By joining the Data Engineering team, you will be part of an early stage team who builds the data transport, collection and storage at Heetch. The team is quite new and you will have the opportunity to shape its direction while having a large impact.
You will own Heetch's data platform by architecting, building, and launching highly scalable infrastructure and reliable data pipelines that'll support our growing data processing and analytics needs. You will also create the tooling that allows users to be self sufficient, building their own pipelines and data processing.
Your efforts will allow accessibility to incredible rich insights enlightening Data Analysts, Data Scientists, Operations managers, Product Managers and many others.
WHAT YOU’LL DO
• Implement and be responsible for a scalable data processing infrastructure which will evolve to based on business and engineering needs
• Build large-scale batch data pipelines.
• Build large-scale real-time data pipelines.
• Be responsible for scaling up data processing flow to meet the rapid data growth at Heetch.
• Consistently improve and make evolve data model & data schema based on business and engineering needs.

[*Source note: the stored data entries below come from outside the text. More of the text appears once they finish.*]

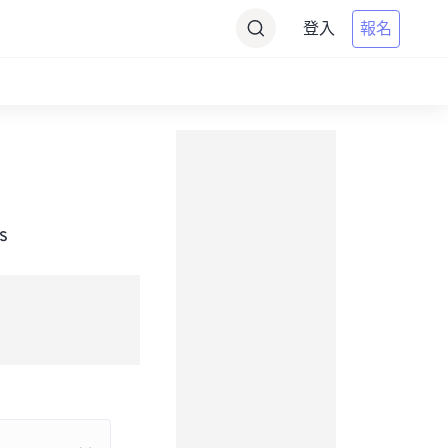
登入
報名
s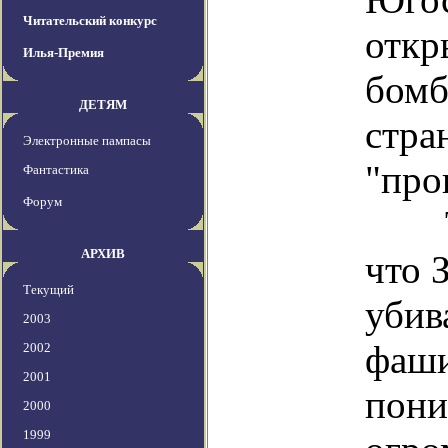
Читательский конкурс
откр
Илья-Премия
бомб
ДЕТЯМ
стра
Электронные пампасы
"про
Фантастика
Форум
Тогд
АРХИВ
что 
Текущий
убив
2003
фаши
2002
2001
пони
2000
1999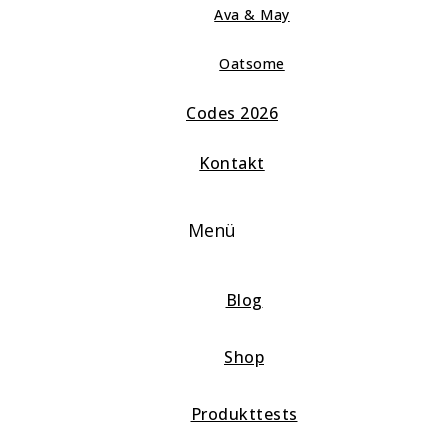
Ava & May
Oatsome
Codes 2026
Kontakt
Menü
Blog
Shop
Produkttests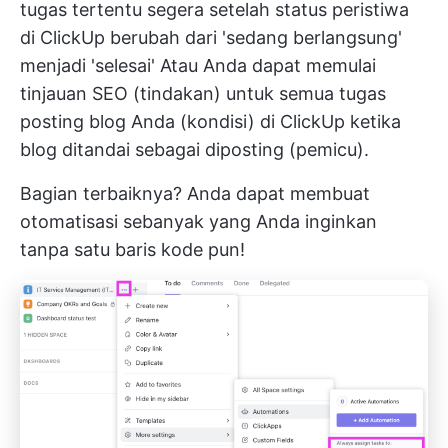
tugas tertentu segera setelah status peristiwa
di ClickUp berubah dari 'sedang berlangsung'
menjadi 'selesai' Atau Anda dapat memulai
tinjauan SEO (tindakan) untuk semua tugas
posting blog Anda (kondisi) di ClickUp ketika
blog ditandai sebagai diposting (pemicu).
Bagian terbaiknya? Anda dapat membuat
otomatisasi sebanyak yang Anda inginkan
tanpa satu baris kode pun!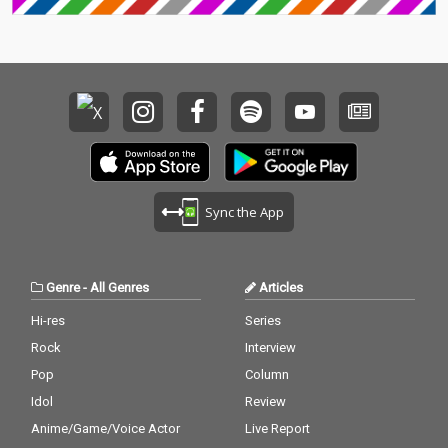
た真心ブラザーズの思
いが、従来にも増して
キラキラとしたキャッ
チーな楽曲を生み出
し、聴く人の胸を躍ら
せる快心のニュー・ア
ルバムが完成した。レ
コーディング・メンバ
ーには、 伊藤大地（D
r）、岡部晴彦（B
a）、奥野真哉（Key）
Sync the App
に加え、サンコンJr.
（ウルフルズ）、グレ
ートマエカワ（フラワ
ーカンパニーズ）、東
Genre
-
All Genres
Articles
京スカパラダイスオー
ケストラの茂木欣一
Hi-res
Series
（Dr）、川上つよし
Rock
Interview
（Ba）、沖祐市（Ke
y）らが参加。極上の
Pop
Column
サウンドを聴かせてく
Idol
Review
れる。
Anime/Game/Voice Actor
Live Report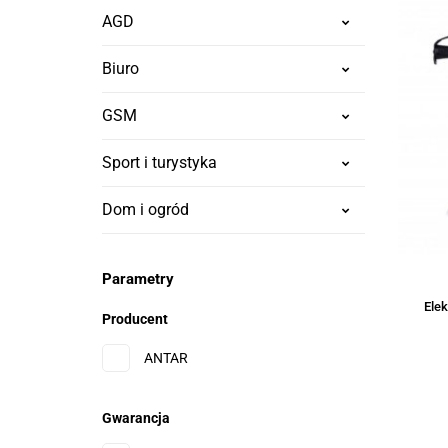
AGD
Biuro
GSM
Sport i turystyka
Dom i ogród
Parametry
Elek
Producent
ANTAR
Gwarancja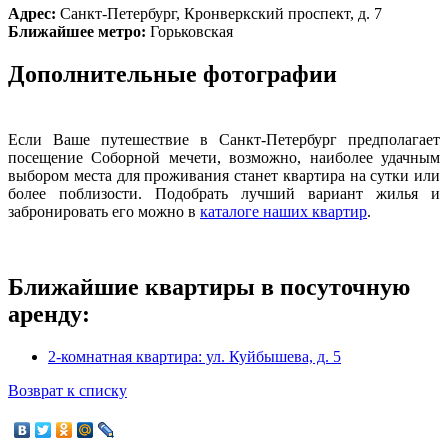
Адрес:
Санкт-Петербург, Кронверкский проспект, д. 7
Ближайшее метро:
Горьковская
Дополнительные фотографии
Если Ваше путешествие в Санкт-Петербург предполагает
посещение Соборной мечети, возможно, наиболее удачным
выбором места для проживания станет квартира на сутки или
более поблизости. Подобрать лучший вариант жилья и
забронировать его можно в
каталоге наших квартир
.
Ближайшие квартиры в посуточную
аренду:
2-комнатная квартира: ул. Куйбышева, д. 5
Возврат к списку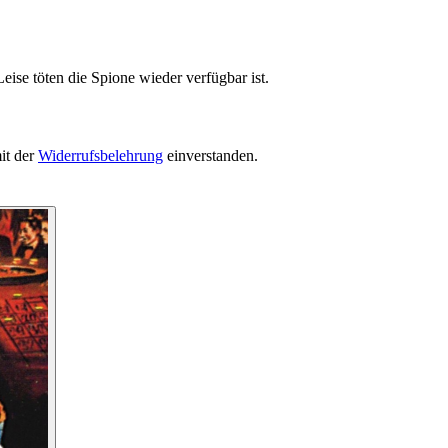
eise töten die Spione wieder verfügbar ist.
it der
Widerrufsbelehrung
einverstanden.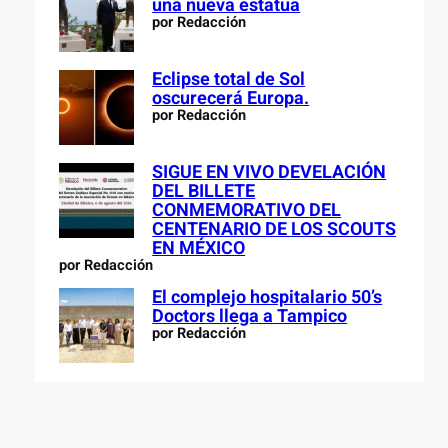
una nueva estatua
por Redacción
Eclipse total de Sol
oscurecerá Europa.
por Redacción
SIGUE EN VIVO DEVELACIÓN
DEL BILLETE
CONMEMORATIVO DEL
CENTENARIO DE LOS SCOUTS
EN MÉXICO
por Redacción
El complejo hospitalario 50’s
Doctors llega a Tampico
por Redacción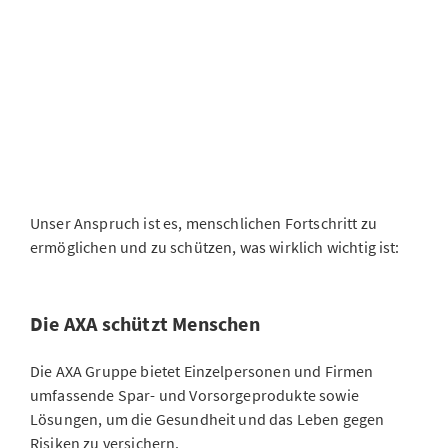
Unser Anspruch ist es, menschlichen Fortschritt zu
ermöglichen und zu schützen, was wirklich wichtig ist:
Die AXA schützt Menschen
Die AXA Gruppe bietet Einzelpersonen und Firmen
umfassende Spar- und Vorsorgeprodukte sowie
Lösungen, um die Gesundheit und das Leben gegen
Risiken zu versichern.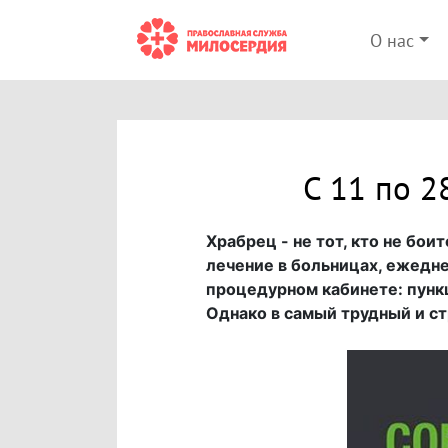
О нас
С 11 по 2
Храбрец - не тот, кто не бои
лечение в больницах, ежедне
процедурном кабинете: пункц
Однако в самый трудный и с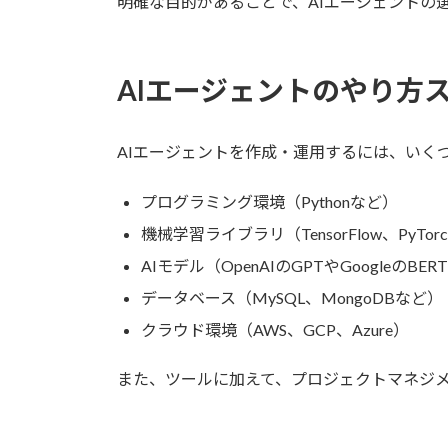
明確な目的があることで、AIエージェントの
AIエージェントのやり方
AIエージェントを作成・運用するには、いく
プログラミング環境（Pythonなど）
機械学習ライブラリ（TensorFlow、PyTor
AIモデル（OpenAIのGPTやGoogleのBE
データベース（MySQL、MongoDBなど）
クラウド環境（AWS、GCP、Azure）
また、ツールに加えて、プロジェクトマネジ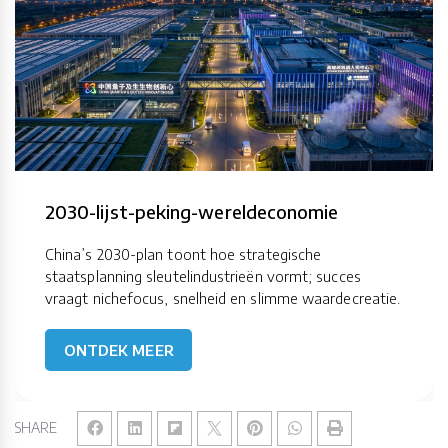
2030-lijst-peking-wereldeconomie
China’s 2030-plan toont hoe strategische
staatsplanning sleutelindustrieën vormt; succes
vraagt nichefocus, snelheid en slimme waardecreatie.
ONTDEK MEER
SHARE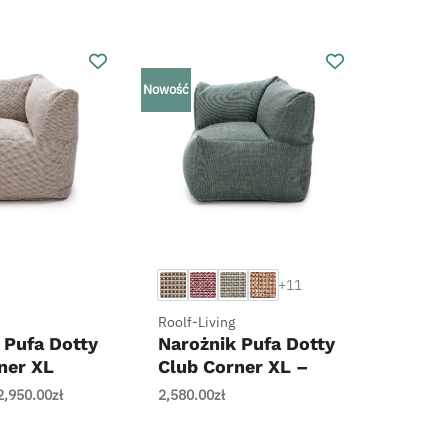
Nowość
+
+11
Roolf-Living
 Pufa Dotty
Narożnik Pufa Dotty
ner XL
Club Corner XL –
Roolf-Living
Roolf-Living
Pierwotna
Aktualna
2,950.00
zł
2,580.00
zł
cena
cena
wynosiła:
wynosi: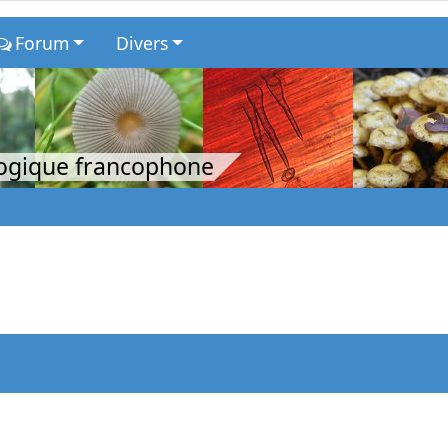
Forum
Divers
logique francophone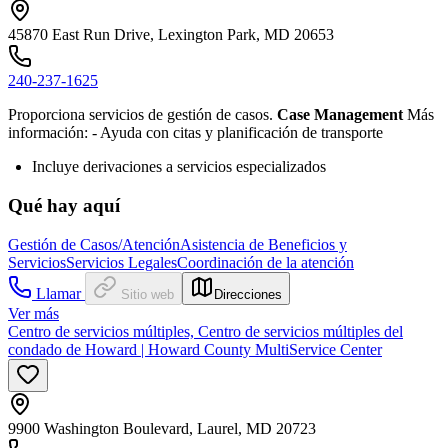
45870 East Run Drive, Lexington Park, MD 20653
240-237-1625
Proporciona servicios de gestión de casos.
Case Management
Más
información:
- Ayuda con
citas y planificación de transporte
Incluye derivaciones a servicios especializados
Qué hay aquí
Gestión de Casos/Atención
Asistencia de Beneficios y
Servicios
Servicios Legales
Coordinación de la atención
Llamar
Sitio web
Direcciones
Ver más
Centro de servicios múltiples, Centro de servicios múltiples del
condado de Howard | Howard County MultiService Center
9900 Washington Boulevard, Laurel, MD 20723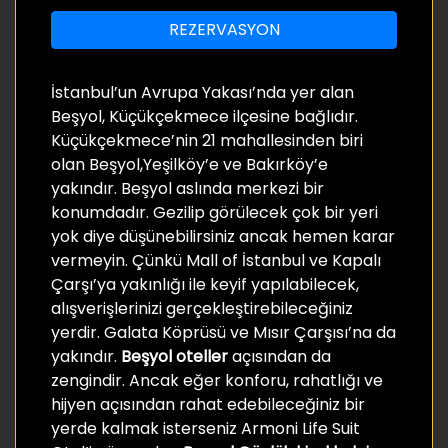
REZERVASYON
İstanbul’un Avrupa Yakası’nda yer alan
Beşyol, Küçükçekmece ilçesine bağlıdır.
Küçükçekmece’nin 21 mahallesinden biri
olan Beşyol,Yeşilköy’e ve Bakırköy’e
yakındır. Beşyol aslında merkezi bir
konumdadır. Gezilip görülecek çok bir yeri
yok diye düşünebilirsiniz ancak hemen karar
vermeyin. Çünkü Mall of İstanbul ve Kapalı
Çarşı’ya yakınlığı ile keyif yapılabilecek,
alışverişlerinizi gerçekleştirebileceğiniz
yerdir. Galata Köprüsü ve Mısır Çarşısı’na da
yakındır.
Beşyol oteller
açısından da
zengindir. Ancak eğer konforu, rahatlığı ve
hijyen açısından rahat edebileceğiniz bir
yerde kalmak isterseniz Armoni Life Suit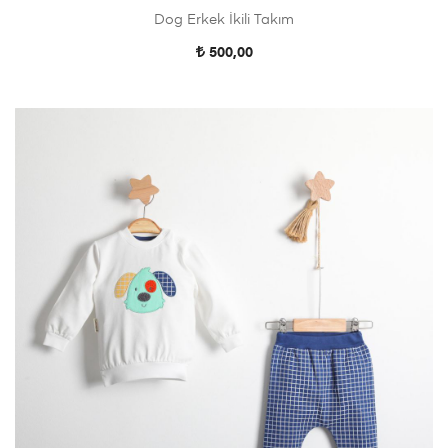
Dog Erkek İkili Takım
500,00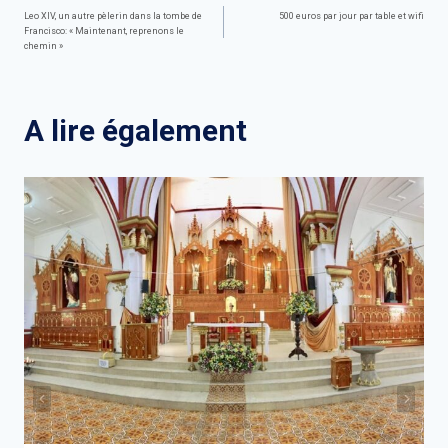
Navigation
Leo XIV, un autre pèlerin dans la tombe de
500 euros par jour par table et wifi
Francisco: « Maintenant, reprenons le
de
chemin »
l’article
A lire également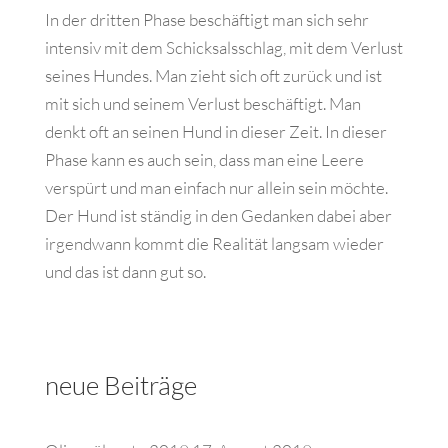
In der dritten Phase beschäftigt man sich sehr
intensiv mit dem Schicksalsschlag, mit dem Verlust
seines Hundes. Man zieht sich oft zurück und ist
mit sich und seinem Verlust beschäftigt. Man
denkt oft an seinen Hund in dieser Zeit. In dieser
Phase kann es auch sein, dass man eine Leere
verspürt und man einfach nur allein sein möchte.
Der Hund ist ständig in den Gedanken dabei aber
irgendwann kommt die Realität langsam wieder
und das ist dann gut so.
neue Beiträge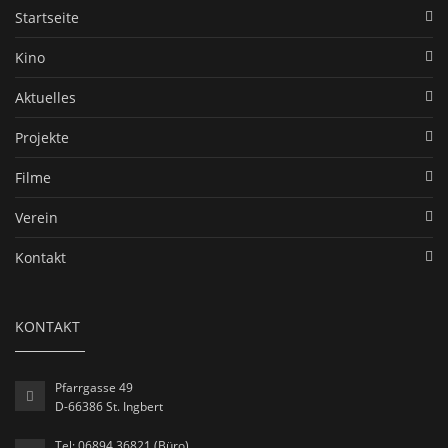
Startseite
Kino
Aktuelles
Projekte
Filme
Verein
Kontakt
KONTAKT
Pfarrgasse 49
D-66386 St. Ingbert
Tel: 06894 36821 (Büro)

• Implement systems tracking data quality and consistency.
• Develop tools supporting self-service data pipeline management (ETL).
• Tune jobs to improve data processing performance.
• Implement data and machine learning algorithms (A/B testing, Sessionization,).
• Work with the business, product and engineering teams to create and implement a holistic data architecture.
• At least 4+ years in Software Engineering with a focus on Data Engineering
• Extensive experience with Spark or other cluster-computing frameworks.
• Advanced SQL query competencies (queries, SQL Engine, advanced performance tuning).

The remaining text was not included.